Figure 3: Generation of an aryne and its capture.
The versatility of arynes
The extra bond makes arynes strained, so they are quite reactive and short-lived. However, it is possible to generate arynes under mild conditions from various precursors and then convert their extra bond to a huge variety of functional groups. Moreover, existing functional groups present on the aryne already can be used to steer the regioselectivity of these reactions.

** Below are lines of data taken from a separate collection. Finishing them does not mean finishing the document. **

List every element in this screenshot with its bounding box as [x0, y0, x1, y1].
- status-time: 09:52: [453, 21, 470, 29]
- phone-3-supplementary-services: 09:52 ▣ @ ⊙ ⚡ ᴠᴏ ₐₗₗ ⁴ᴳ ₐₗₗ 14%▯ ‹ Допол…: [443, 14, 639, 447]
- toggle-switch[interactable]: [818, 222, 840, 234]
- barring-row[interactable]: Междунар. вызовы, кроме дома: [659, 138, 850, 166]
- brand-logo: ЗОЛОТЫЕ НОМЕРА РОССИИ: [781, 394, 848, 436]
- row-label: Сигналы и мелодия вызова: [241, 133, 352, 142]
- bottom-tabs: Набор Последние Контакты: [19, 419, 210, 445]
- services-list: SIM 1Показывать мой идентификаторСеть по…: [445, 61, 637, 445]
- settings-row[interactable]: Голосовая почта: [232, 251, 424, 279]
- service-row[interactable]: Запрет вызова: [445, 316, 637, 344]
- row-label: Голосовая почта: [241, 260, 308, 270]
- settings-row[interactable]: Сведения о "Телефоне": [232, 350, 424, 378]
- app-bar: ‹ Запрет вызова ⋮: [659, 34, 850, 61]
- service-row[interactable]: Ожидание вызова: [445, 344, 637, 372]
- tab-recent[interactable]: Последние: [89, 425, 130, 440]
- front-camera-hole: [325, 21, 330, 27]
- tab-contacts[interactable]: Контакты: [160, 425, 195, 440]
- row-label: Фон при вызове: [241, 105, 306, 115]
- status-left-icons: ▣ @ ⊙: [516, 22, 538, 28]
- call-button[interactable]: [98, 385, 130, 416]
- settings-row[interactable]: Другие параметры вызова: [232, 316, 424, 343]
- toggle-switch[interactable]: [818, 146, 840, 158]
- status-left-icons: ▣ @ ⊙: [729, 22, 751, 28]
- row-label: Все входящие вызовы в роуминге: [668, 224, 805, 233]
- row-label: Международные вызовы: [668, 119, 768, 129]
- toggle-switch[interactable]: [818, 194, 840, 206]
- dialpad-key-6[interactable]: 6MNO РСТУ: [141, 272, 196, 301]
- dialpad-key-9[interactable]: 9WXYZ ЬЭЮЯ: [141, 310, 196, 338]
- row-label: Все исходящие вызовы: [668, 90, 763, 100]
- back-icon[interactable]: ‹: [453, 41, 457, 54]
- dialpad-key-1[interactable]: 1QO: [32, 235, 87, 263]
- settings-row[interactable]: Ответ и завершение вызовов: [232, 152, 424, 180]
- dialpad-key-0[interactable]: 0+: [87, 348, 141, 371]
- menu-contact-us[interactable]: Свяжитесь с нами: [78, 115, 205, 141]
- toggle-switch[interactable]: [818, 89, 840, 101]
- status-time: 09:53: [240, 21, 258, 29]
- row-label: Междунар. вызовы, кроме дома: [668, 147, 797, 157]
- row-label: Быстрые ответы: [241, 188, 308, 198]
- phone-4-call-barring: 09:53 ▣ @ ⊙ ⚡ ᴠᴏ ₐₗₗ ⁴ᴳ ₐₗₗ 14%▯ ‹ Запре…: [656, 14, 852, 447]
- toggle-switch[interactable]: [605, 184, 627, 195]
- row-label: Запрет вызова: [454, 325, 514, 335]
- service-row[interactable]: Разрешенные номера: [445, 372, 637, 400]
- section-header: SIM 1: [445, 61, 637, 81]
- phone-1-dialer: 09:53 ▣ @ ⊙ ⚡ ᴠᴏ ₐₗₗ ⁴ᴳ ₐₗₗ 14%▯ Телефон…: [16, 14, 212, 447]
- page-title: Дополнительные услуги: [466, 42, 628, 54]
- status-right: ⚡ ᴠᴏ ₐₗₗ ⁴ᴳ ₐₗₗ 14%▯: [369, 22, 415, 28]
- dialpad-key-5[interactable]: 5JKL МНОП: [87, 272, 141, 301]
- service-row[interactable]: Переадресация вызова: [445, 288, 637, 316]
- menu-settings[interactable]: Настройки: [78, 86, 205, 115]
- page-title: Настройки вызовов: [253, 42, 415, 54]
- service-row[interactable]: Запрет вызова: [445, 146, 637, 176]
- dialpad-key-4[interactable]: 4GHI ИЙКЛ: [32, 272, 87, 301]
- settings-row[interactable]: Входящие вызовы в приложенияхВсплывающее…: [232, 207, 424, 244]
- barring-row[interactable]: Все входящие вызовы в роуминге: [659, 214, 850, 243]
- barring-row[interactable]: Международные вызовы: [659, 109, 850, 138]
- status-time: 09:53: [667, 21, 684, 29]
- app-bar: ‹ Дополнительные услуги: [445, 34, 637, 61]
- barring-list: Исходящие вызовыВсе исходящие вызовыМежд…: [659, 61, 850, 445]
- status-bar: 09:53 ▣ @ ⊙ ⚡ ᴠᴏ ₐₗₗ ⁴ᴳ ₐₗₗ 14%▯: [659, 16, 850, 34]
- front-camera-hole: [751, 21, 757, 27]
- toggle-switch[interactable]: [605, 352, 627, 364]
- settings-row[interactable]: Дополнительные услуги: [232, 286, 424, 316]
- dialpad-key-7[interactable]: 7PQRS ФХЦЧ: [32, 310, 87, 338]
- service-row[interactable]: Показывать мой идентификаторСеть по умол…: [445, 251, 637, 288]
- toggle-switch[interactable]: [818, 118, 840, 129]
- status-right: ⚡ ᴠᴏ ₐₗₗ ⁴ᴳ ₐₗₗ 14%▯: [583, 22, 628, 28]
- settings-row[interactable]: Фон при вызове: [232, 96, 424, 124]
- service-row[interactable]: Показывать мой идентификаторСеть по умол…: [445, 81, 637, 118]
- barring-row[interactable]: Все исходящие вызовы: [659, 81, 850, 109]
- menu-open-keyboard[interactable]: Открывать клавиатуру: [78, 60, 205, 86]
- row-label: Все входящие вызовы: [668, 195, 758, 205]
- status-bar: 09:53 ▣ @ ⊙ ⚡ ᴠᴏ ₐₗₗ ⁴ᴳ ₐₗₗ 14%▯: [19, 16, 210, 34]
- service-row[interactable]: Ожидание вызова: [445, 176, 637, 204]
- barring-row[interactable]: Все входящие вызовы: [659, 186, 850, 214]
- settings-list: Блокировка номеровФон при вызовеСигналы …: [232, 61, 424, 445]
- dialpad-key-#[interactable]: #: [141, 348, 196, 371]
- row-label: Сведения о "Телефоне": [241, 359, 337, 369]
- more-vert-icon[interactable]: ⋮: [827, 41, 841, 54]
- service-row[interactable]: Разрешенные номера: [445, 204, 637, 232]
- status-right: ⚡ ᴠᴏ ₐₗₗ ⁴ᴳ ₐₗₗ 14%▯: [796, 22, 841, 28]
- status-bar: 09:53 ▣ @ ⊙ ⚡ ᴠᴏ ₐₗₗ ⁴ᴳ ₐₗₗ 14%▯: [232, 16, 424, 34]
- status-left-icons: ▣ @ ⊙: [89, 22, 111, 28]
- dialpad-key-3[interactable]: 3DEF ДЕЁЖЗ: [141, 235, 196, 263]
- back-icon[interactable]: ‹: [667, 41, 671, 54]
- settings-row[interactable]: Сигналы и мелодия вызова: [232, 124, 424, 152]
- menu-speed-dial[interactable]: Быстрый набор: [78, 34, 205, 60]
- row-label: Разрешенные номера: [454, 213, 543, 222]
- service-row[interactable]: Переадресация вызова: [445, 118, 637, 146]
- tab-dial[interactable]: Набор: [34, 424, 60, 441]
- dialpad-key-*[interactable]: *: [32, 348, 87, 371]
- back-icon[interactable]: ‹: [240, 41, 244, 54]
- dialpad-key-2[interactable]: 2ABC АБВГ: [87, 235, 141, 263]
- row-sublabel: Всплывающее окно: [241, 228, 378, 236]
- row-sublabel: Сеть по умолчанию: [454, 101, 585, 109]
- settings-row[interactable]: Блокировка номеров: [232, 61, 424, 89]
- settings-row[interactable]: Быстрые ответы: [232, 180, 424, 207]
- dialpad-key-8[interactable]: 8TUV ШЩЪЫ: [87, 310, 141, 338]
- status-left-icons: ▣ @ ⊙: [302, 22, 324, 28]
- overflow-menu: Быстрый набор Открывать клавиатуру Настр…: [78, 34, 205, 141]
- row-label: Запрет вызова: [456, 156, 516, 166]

This approach allows the simultaneous introduction of two different functional groups. The sheer variety of functional groups that are compatible with this process is enormous. Arynes can form new C-H, C-C, C-B, C-N, C-O, C-S, C-Se, C-Te, C-P, C-halogen, and even C-transition metal bonds (including to Ni, Pd, Pt, Cu, Ag and Au). They also participate in reactions through various different mechanisms. These properties make arynes ideal as the basis of very versatile building blocks for organic synthesis.
Our work on arynes:
We have developed a new approach to way to derivatise aryne precursors via Ir-catalysed C-H borylation. This brings a whole new dimension to both aryne and organoboronate chemistry. The resulting boryl aryne precursors are incredibly versatile. The boronate group and the aryne can be activated seperately, in whichever order is preferred, and used to add an extremely large number of functional groups. Thus, releasing and manipulating the aryne’s triple bond can enable the synthesis of a range of previously impossible-to-make aryl boronates. This is important because aryl boronates are very useful in many different reactions (e.g. Suzuki coupling, Chan-Lam aminations, fluorination reactions, and far beyond). On the other hand, the boronate can be reacted to make previously impossible aryne precursors, enabling the use of aryne reactivity in new chemical environments.